两会期间,有两个关系到民族矛盾的重大事件值得关注。一个是西藏僧侣为纪念“西藏抗暴日”49周年发起的示威,成为近二十年来藏人最大规模的示威,不但蔓延到青海、甘肃等有藏人居住的省份,还在拉萨酿成了多人死伤暴力事件。二是中国政府宣布3月7日挫败了一起企图在民航客机上制造空难的恐怖活动,一名来自新疆库车的19岁维吾尔族女子将汽油带到飞机上,想要制造一起机毁人亡的恐怖事件,这让人联系到车臣 黑寡妇”的冷酷无情。这两起事件,给所谓努力构建的和谐社会”,罩上一层深重的阴影,也凸显出中国国内民族矛盾的日益不满和扩大,内中所隐藏的危机,决不是官方一句“藏独、疆独分裂分子的图谋”所能涵盖的,严格说来,改革开放三十年来,民族矛盾非但不见缓解,反倒激化到今天的现状,与中共执行的张而不弛的民族政策是有直接关系的。

无法转圜的强硬政策

毛泽东经常引用的一句话是:“文武之道,一张一弛。”纵观历代王朝与少数民族的关系,也是张弛有度的,是既有胡萝卜又有大棒的。建国后的前几年,为了笼络少数民族的人心,中共的民族政策还算是有张有弛,如1951年5月西藏和平解放办法的十七条协议,作为强势集团的中央政府还是做出了很大让步。到了西藏平叛之后,代之而来的是日益强硬的民族政策,六十年代,另一个藏人的精神领袖班禅额尔德尼担写出《七万言书》,一针见血地指出共产党的民族政策就是要灭族灭教,为此,班禅还坐了9年零8个月的监牢。到了文革期间,作为无神论的中共对三大宗教的摧残与荼毒,可能是中国有史书记载以来最为惨烈无道的大法难,这些都是有目共睹、罄竹难书的历史,不再赘述了。
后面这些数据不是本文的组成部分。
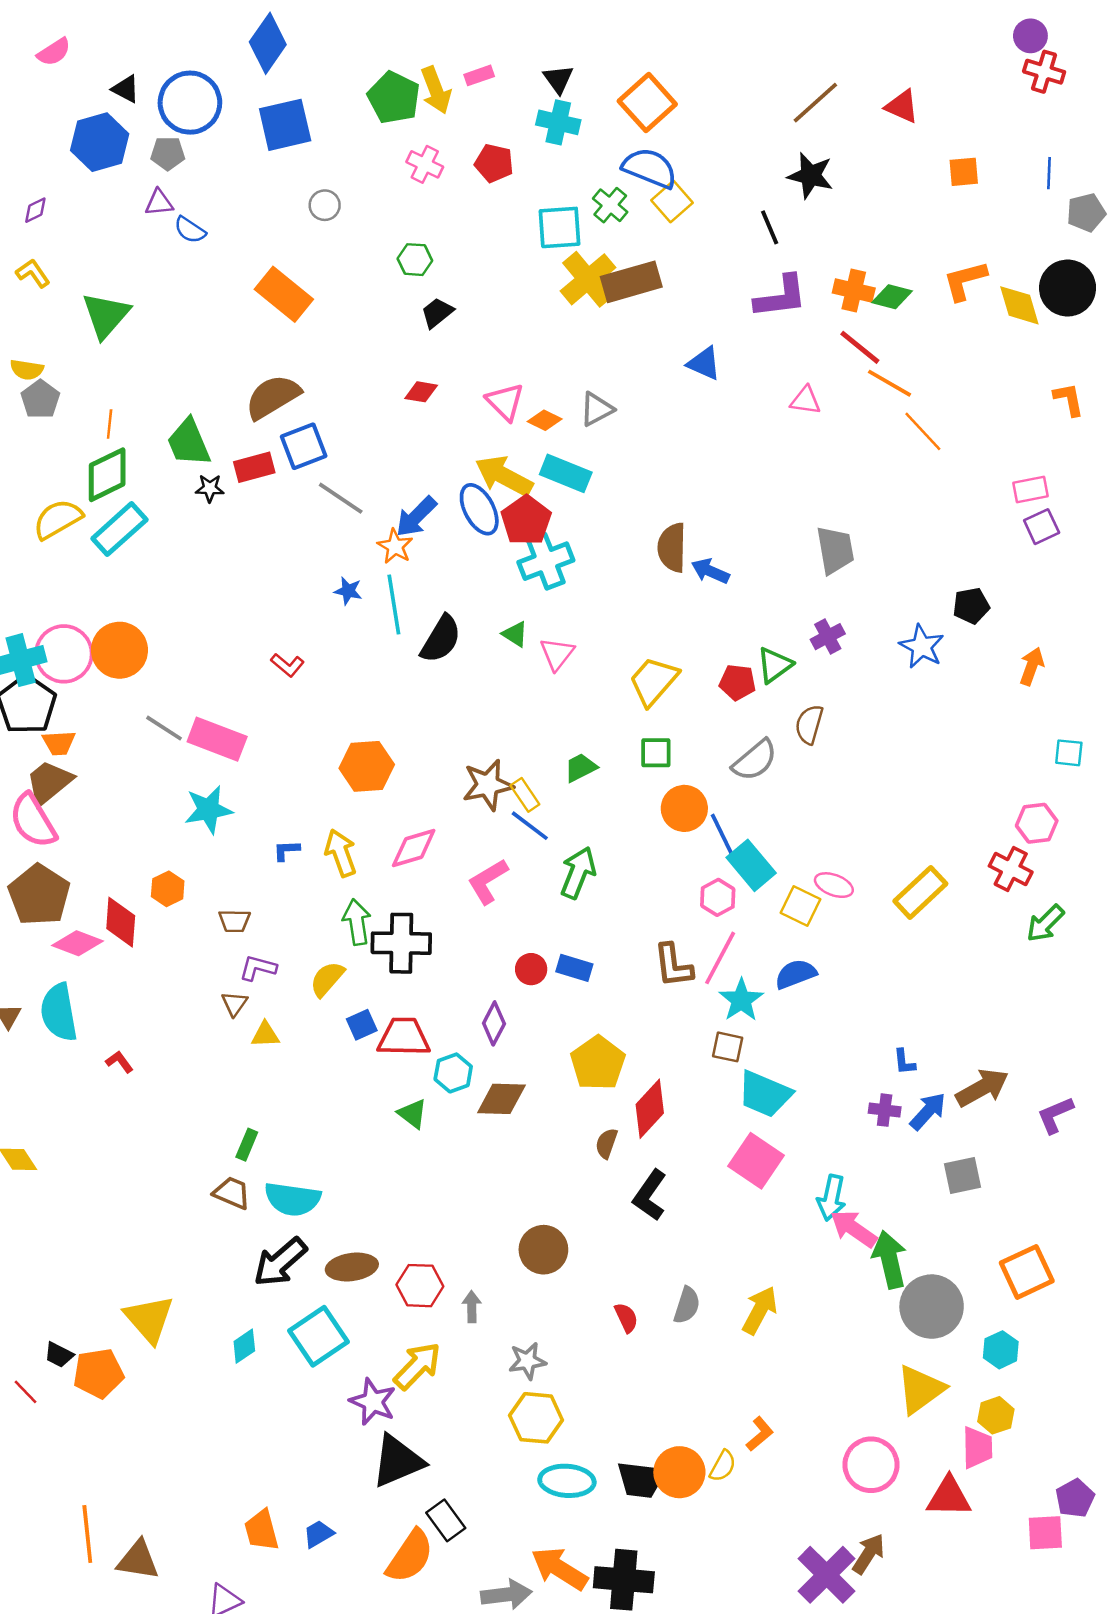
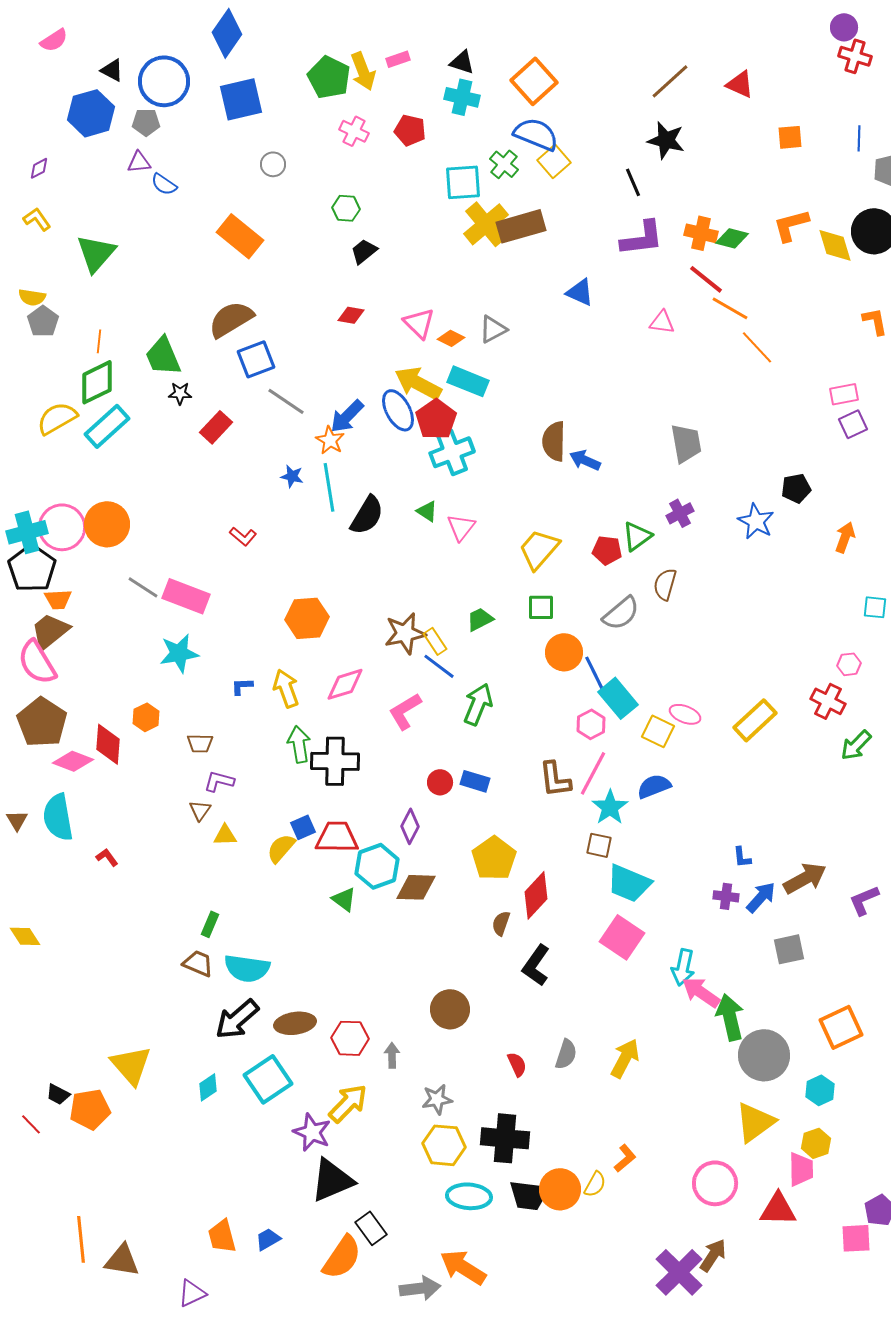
black triangle: (558, 79) -> (462, 62), turned -36
red rectangle: (254, 467) -> (216, 427), moved, turned -32
pink hexagon: (1037, 823) -> (849, 664), size x0.7
yellow semicircle: (327, 979) -> (281, 848), moved
cyan hexagon: (453, 1073) -> (377, 866), size x1.4
black cross: (624, 1580) -> (505, 1138), moved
及至所谓的改革开放新时期,胡耀邦执政期间,才认识到以德服人的重要性,中国的宗教政策得以改善。可惜好景不长,直到今天,还有人把西藏出现的乱局归结于胡耀邦当年的怀柔政策,认为是他太多的软弱与让步才给藏独有了喘息的机会。比如,八十年代,胡耀邦曾建议并着手组成班子,准备让十世班禅担任西藏自治区主席,可到了邓小平那里,一句话:他去当主席,那是不是还要恢复政教合一的制度呢?”就把这件事情给否决了。如此看来,千载之下,把自己的女儿(名义上的)嫁给吐蕃王松赞干布换来的几十年和平相处的唐太宗,不是更软弱无能了吗?

自苏东波事件后,世界上不少弱小民族相继独立,包括不久前刚刚宣布独立的阿族国家科索沃。面对这股潮流,力主“稳定压倒一切”的中共当局所执行民族政策越发强硬,一点和解转圜的空间都不给,认为一让步就会麻烦无穷。像达赖喇嘛,其实是一个地地道道的全世界公认的非暴力主义者,这样一个诺贝尔和平奖的得主,屡次向中共发出和解信号,说只要能回国,就当一介平民,不附加任何条件,不搞任何形式的藏独。达赖的底线,甚至已经低于当年的十七条协议了,但是还是没有得到中共的善意回应。中共现在是一条强硬路线走到底了,无论达赖做什么姿态,说什么话,都被千篇一律视为“分裂行为”,和解的大门被紧紧地关死了。

谁强硬,谁升官

据说,胡锦涛之所以能成为邓小平隔代钦点的第四代领导核心,与他1989年3月在西藏的戒严有直接关系,就是小胡那一张头戴钢盔、英气勃勃的照片,让邓小平觉得放心。邓是力主“两手都要硬的”,该出手时就出手,拉萨戒严的成功,让邓大人三个月后在北京又如法炮制,酿成了震惊中外的“六四”血案。再之后,才有了十五大上邓小平一手拉着江、一手拉着胡说,你是第三代,他是第四代。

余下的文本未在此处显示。